* _PROVIDED MATERIAL_
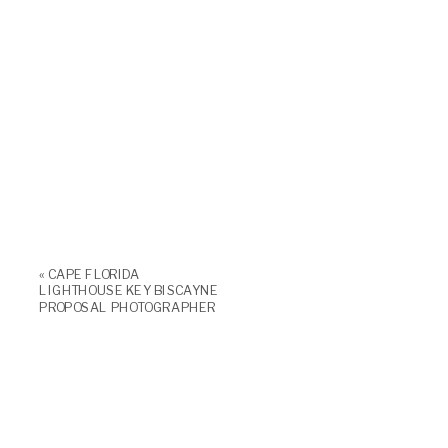
«
CAPE FLORIDA
LIGHTHOUSE KEY BISCAYNE
PROPOSAL PHOTOGRAPHER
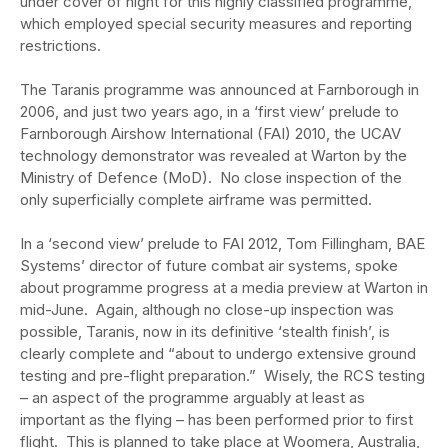
under cover of night for this highly classified programme,
which employed special security measures and reporting
restrictions.
The Taranis programme was announced at Farnborough in
2006, and just two years ago, in a ‘first view’ prelude to
Farnborough Airshow International (FAI) 2010, the UCAV
technology demonstrator was revealed at Warton by the
Ministry of Defence (MoD). No close inspection of the
only superficially complete airframe was permitted.
In a ‘second view’ prelude to FAI 2012, Tom Fillingham, BAE
Systems’ director of future combat air systems, spoke
about programme progress at a media preview at Warton in
mid-June. Again, although no close-up inspection was
possible, Taranis, now in its definitive ‘stealth finish’, is
clearly complete and “about to undergo extensive ground
testing and pre-flight preparation.” Wisely, the RCS testing
– an aspect of the programme arguably at least as
important as the flying – has been performed prior to first
flight. This is planned to take place at Woomera, Australia,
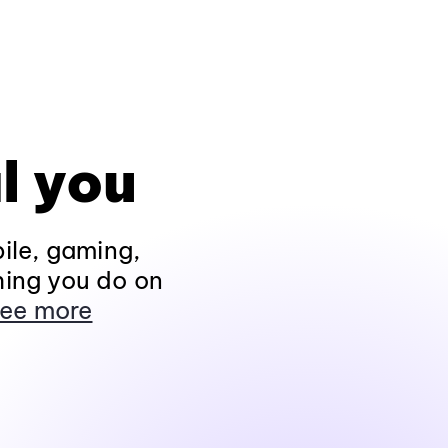
l you
ile, gaming,
hing you do on
ee more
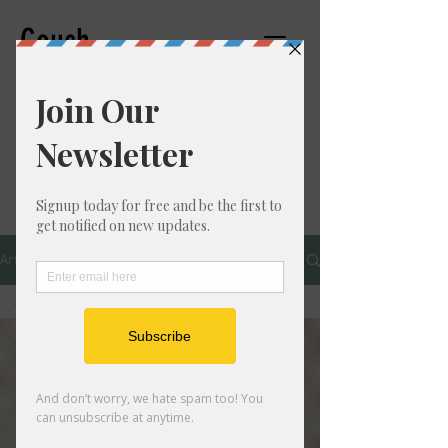
Couch
Counseling,PC
THERAPIST
Articles
All Posts
All Posts
Personal
Growth
Mental
Health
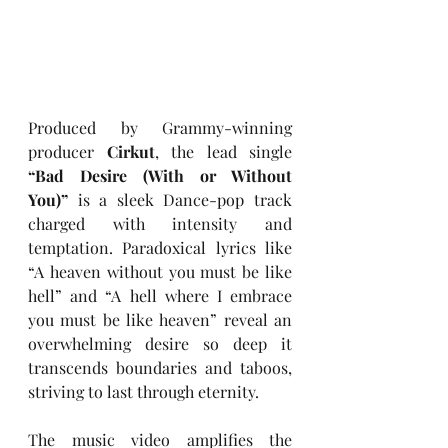
Produced by Grammy-winning 
producer 
Cirkut
, the lead single 
“Bad Desire (With or Without 
You)”
 is a sleek Dance-pop track 
charged with intensity and 
temptation. Paradoxical lyrics like 
“A heaven without you must be like 
hell” and “A hell where I embrace 
you must be like heaven” reveal an 
overwhelming desire so deep it 
transcends boundaries and taboos, 
striving to last through eternity.
The music video amplifies the 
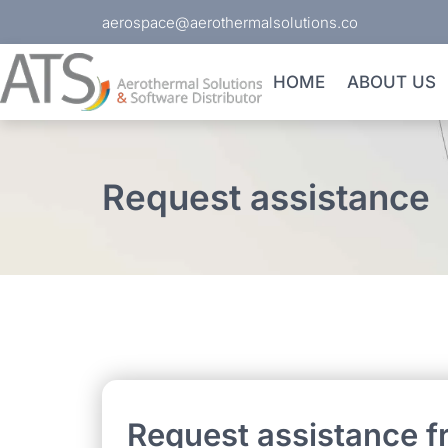
aerospace@aerothermalsolutions.co
HOME
ABOUT US
Request assistance
Request assistance f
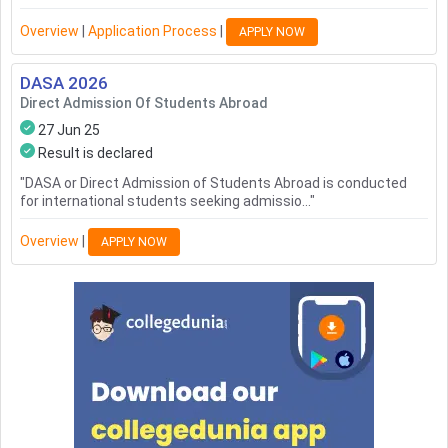
Overview
|
Application Process
|
APPLY NOW
DASA
2026
Direct Admission Of Students Abroad
27 Jun 25
Result is declared
"
DASA or Direct Admission of Students Abroad is conducted
for international students seeking admissio...
"
Overview
|
APPLY NOW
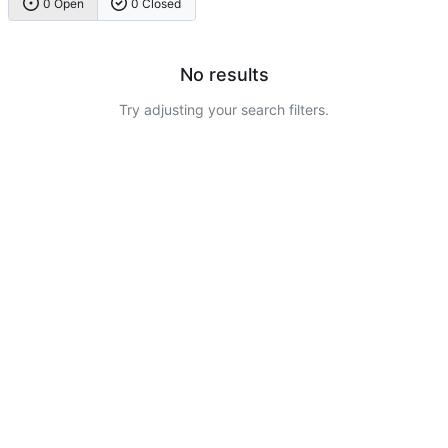
0 Open
0 Closed
No results
Try adjusting your search filters.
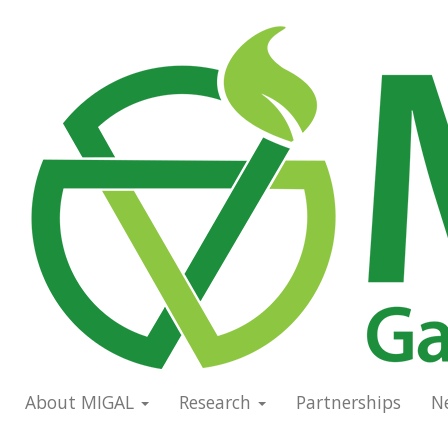
Skip
to
Main
main
navigation
content
About MIGAL
Research
Partnerships
N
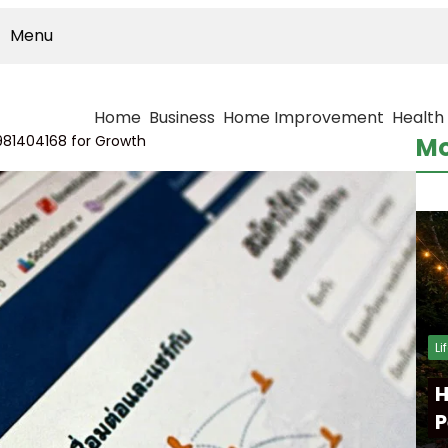
Menu
Home
Business
Home Improvement
Health
81404168 for Growth
Mo
Li
H
P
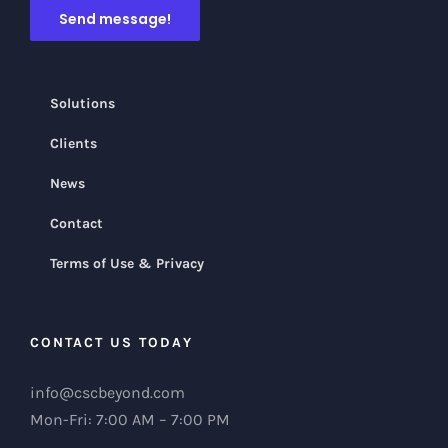
Solutions
Clients
News
Contact
Terms of Use & Privacy
CONTACT US TODAY
info@cscbeyond.com
Mon-Fri: 7:00 AM – 7:00 PM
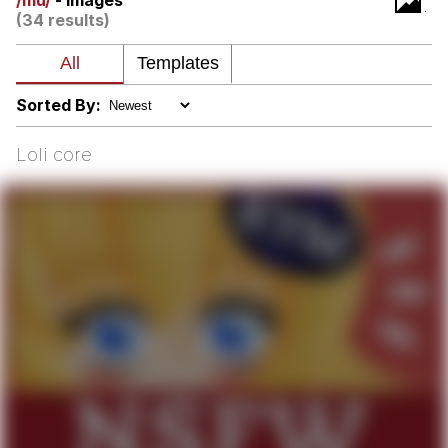
/mu/
- Images
(34 results)
Neegy
Popo
Sorted By:
Evelyn Smith Smiling /
Evelynsmithhhhh Stare
Loli core
My Father-In-Law Is A Builder / We
Can't, We Don't Know How To Do It
Jacob Batalon CEO of Sex
Topiary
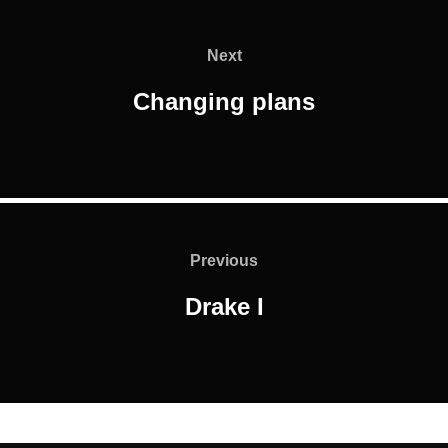
Post
navigation
Next
Next
Changing plans
Post
navigation
Previous
Previous
Drake I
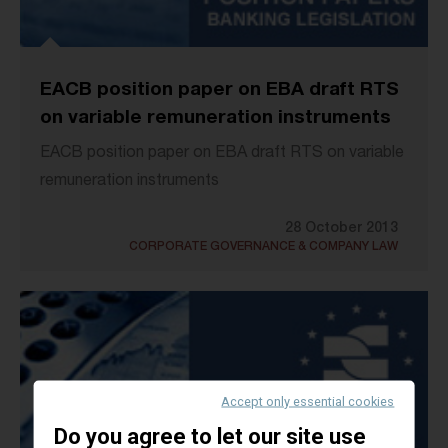
EACB position paper on EBA draft RTS
on variable remuneration instruments
EACB position paper on EBA draft RTS on variable
remuneration instruments
28 October 2013
CORPORATE GOVERNANCE & COMPANY LAW
Accept only essential cookies
Do you agree to let our site use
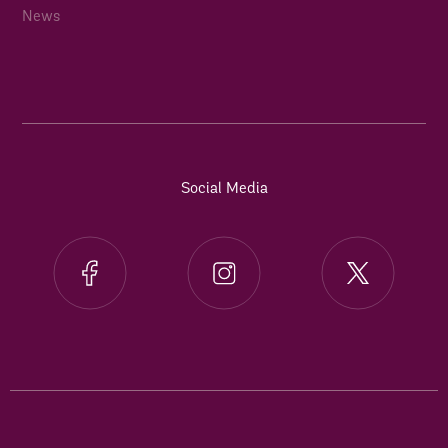
News
Social Media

* _PROMPT_
Copy the records exactly. Skip the images.

* _ANSWER AREA_
«
CAPE FLORIDA
LIGHTHOUSE KEY BISCAYNE
PROPOSAL PHOTOGRAPHER
under cover of night for this highly classified programme,
which employed special security measures and reporting
restrictions.
The Taranis programme was announced at Farnborough in
2006, and just two years ago, in a ‘first view’ prelude to
Farnborough Airshow International (FAI) 2010, the UCAV
technology demonstrator was revealed at Warton by the
Ministry of Defence (MoD). No close inspection of the
only superficially complete airframe was permitted.
In a ‘second view’ prelude to FAI 2012, Tom Fillingham, BAE
Systems’ director of future combat air systems, spoke
about programme progress at a media preview at Warton in
mid-June. Again, although no close-up inspection was
possible, Taranis, now in its definitive ‘stealth finish’, is
clearly complete and “about to undergo extensive ground
testing and pre-flight preparation.” Wisely, the RCS testing
– an aspect of the programme arguably at least as
important as the flying – has been performed prior to first
flight. This is planned to take place at Woomera, Australia,
l you
ile, gaming,
hing you do on
ee more
Couch
Counseling,PC
THERAPIST
Articles
All Posts
All Posts
Personal
Growth
Mental
Health
Produced by Grammy-winning 
producer 
Cirkut
, the lead single 
“Bad Desire (With or Without 
You)”
 is a sleek Dance-pop track 
charged with intensity and 
temptation. Paradoxical lyrics like 
“A heaven without you must be like 
hell” and “A hell where I embrace 
you must be like heaven” reveal an 
overwhelming desire so deep it 
transcends boundaries and taboos, 
striving to last through eternity.
The music video amplifies the 
aerospace@aerothermalsolutions.co
HOME
ABOUT US
Request assistance
Request assistance f
Overview
|
Application Process
|
APPLY NOW
DASA
2026
Direct Admission Of Students Abroad
27 Jun 25
Result is declared
"
DASA or Direct Admission of Students Abroad is conducted
for international students seeking admissio...
"
Overview
|
APPLY NOW
0 Open
0 Closed
No results
Try adjusting your search filters.
Skip
to
Main
main
navigation
content
About MIGAL
Research
Partnerships
N
Menu
Home
Business
Home Improvement
Health
81404168 for Growth
Mo
Li
H
P
Solutions
Clients
News
Contact
Terms of Use & Privacy
CONTACT US TODAY
info@cscbeyond.com
Mon-Fri: 7:00 AM – 7:00 PM
/mu/
- Images
(34 results)
Neegy
Popo
Sorted By:
Evelyn Smith Smiling /
Evelynsmithhhhh Stare
Loli core
My Father-In-Law Is A Builder / We
Can't, We Don't Know How To Do It
Jacob Batalon CEO of Sex
Topiary
Post
navigation
Next
Next
Changing plans
Post
navigation
Previous
Previous
Drake I
EACB position paper on EBA draft RTS
on variable remuneration instruments
EACB position paper on EBA draft RTS on variable
remuneration instruments
28 October 2013
CORPORATE GOVERNANCE & COMPANY LAW
Accept only essential cookies
Do you agree to let our site use
News
Social Media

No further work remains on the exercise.